How does facial recognition work?

4 min readDec 12, 2020

Facial recognition has been around for decades but is only now getting widely adopted, and more likely than not, your face is in a database somewhere!

What is facial recognition? 💻

Facial recognition is software that can identify a person by their unique features. It does this by comparing it to predefined aspects of the person termed “data sets”.

The most common way to identify someone using facial recognition is using the algorithm YOLO, or You Only Look Once. The main concept is having numerous pictures of the subject in a dataset and with only one other image, be able to match it to the correct dataset.

With the industry of facial recognition reaching 4 billion dollars and expected to double in the next 4 years, we can only imagine the advancement to happen!

How does it really work? 🤔

#1 Is there even a face?

We first have to understand the difference between detection and recognition. With detection, it will simply tell you if there is a face or not, like binary. This is commonly used in public spaces as having datasets on each individual can be intense.

Facial recognition also uses detection though. The first step is to determine if it is a face, comparing a lamp to datasets of faces is inefficient. Once we are sure there is even a face to recognize, then we can proceed.

#2 Comparing the picture

By analyzing the 80+ distinguishable points on the human face, we can create a unique code for that specific person, think of it as an ID! Some devices like flagship smartphones use technology such as Lidar or Light Detection And Ranging, a specific component added to the phone. By including Lidar, you get many more data points than a traditional camera. It measures depth, creating a hyper-secure system, compared to others being fooled by a printed picture of the owner!

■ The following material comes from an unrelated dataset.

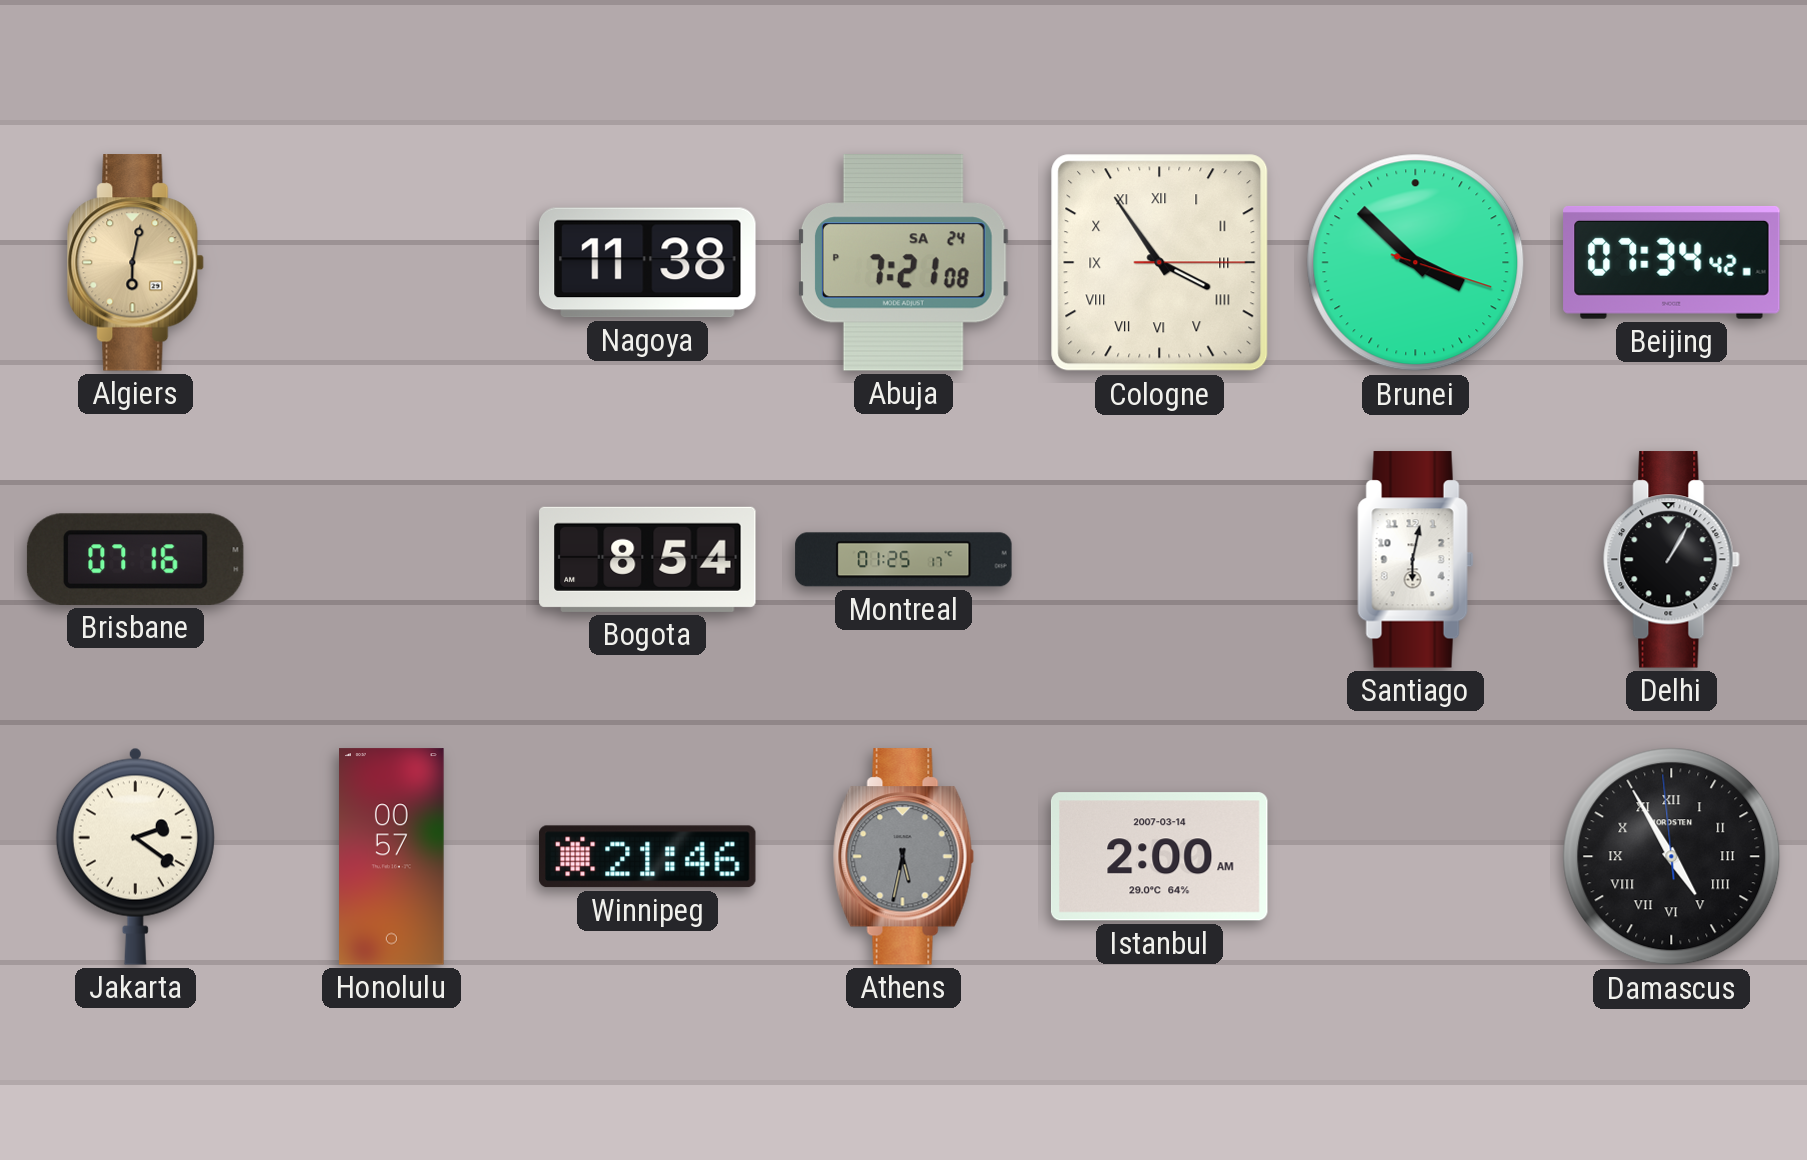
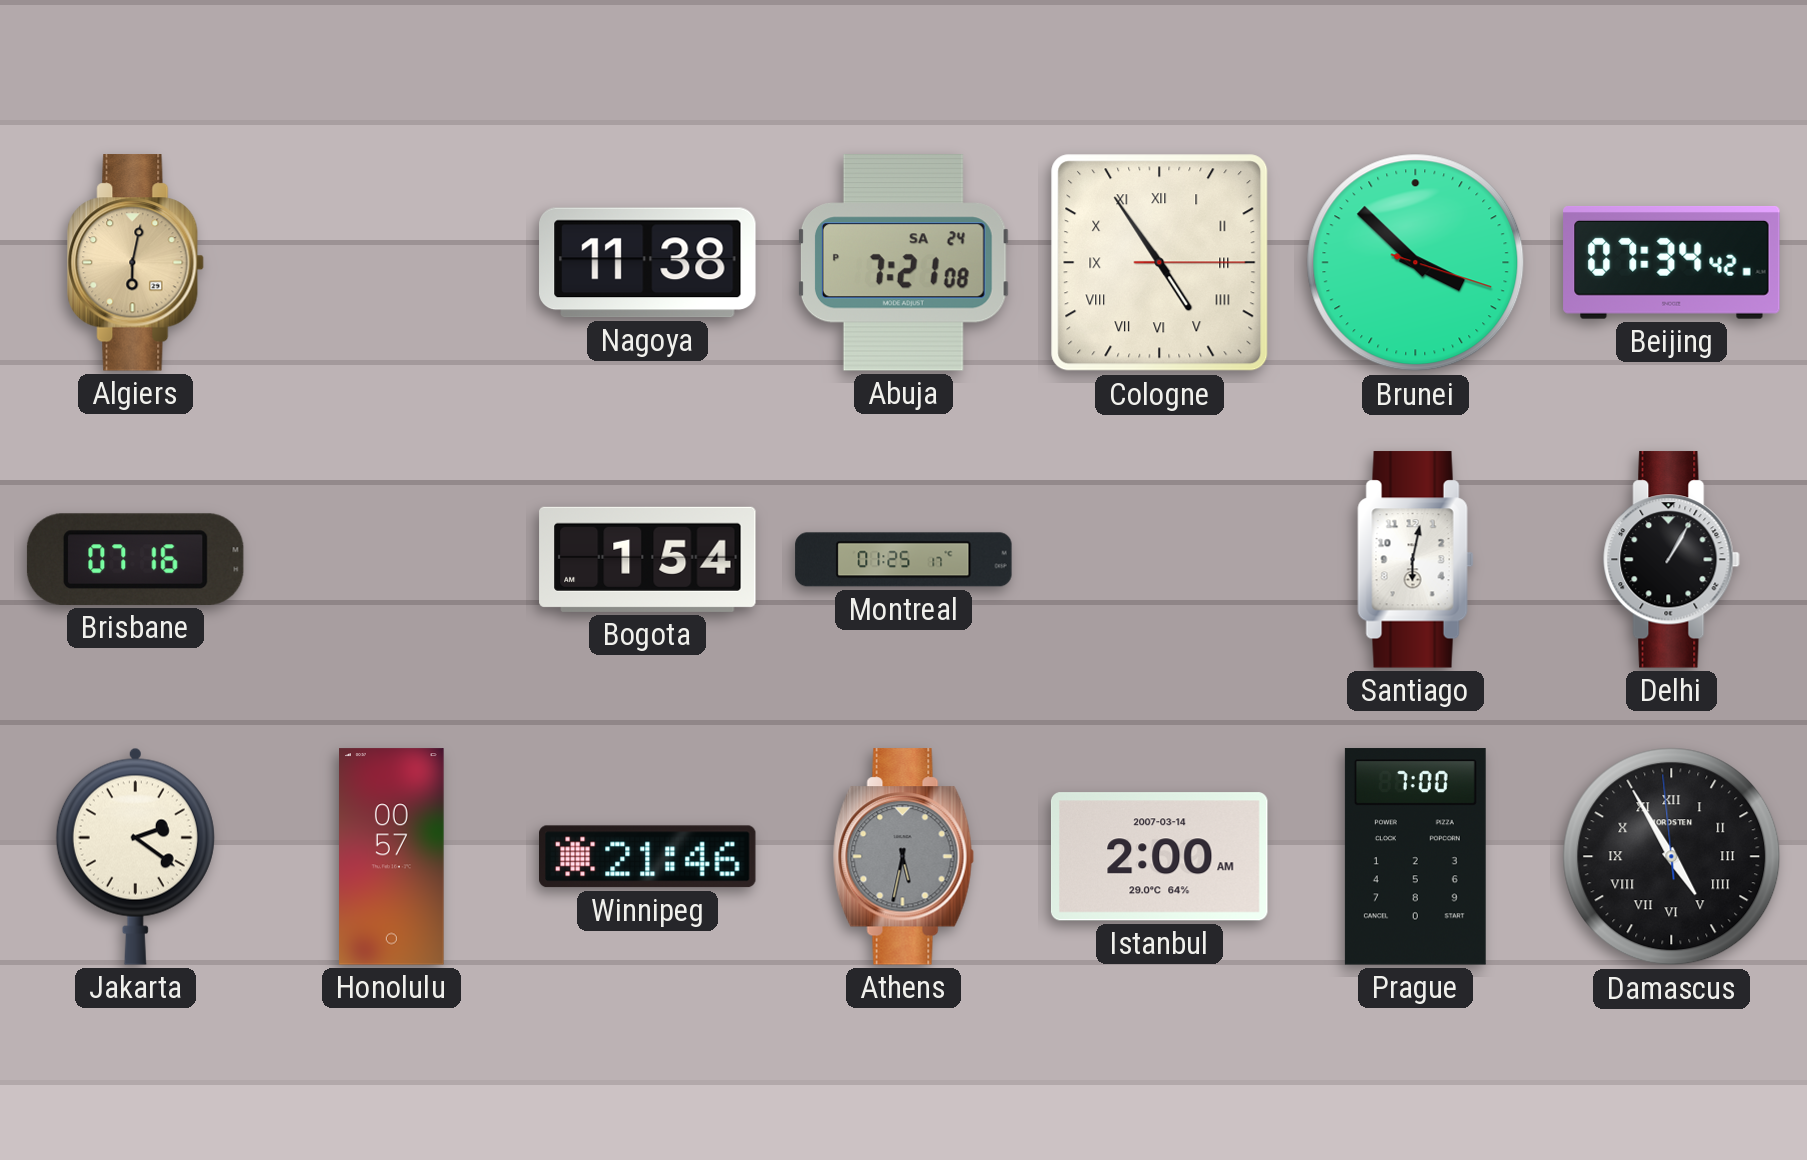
Cologne: 3:54 -> 4:54
Bogota: 8:54 -> 1:54
Prague: none -> 7:00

Some points can include the distance between eyes to minor things like the angle of your ears. The higher the image's quality, the better result you will get because it is easier to pull the differences in pixels.

#3 Making the match

We now try and match the subject to the correct database. It used to take hours, and even days to go through all the different datasets of people, but with recent breakthroughs, we have gotten the process down to 10s in just seconds! Industry-standard is now 25 images per second, making real-time video a serious option.

YOLO ✌️

What is YOLO

As mentioned earlier, YOLO is an acronym for You Only Look Once. It is a type of Artificial Intelligence-based facial recognition software, and it works completely different than anything we have seen before! Based on the very popular coding language, python, it has a low entry barrier, and even I will be creating my own software for it!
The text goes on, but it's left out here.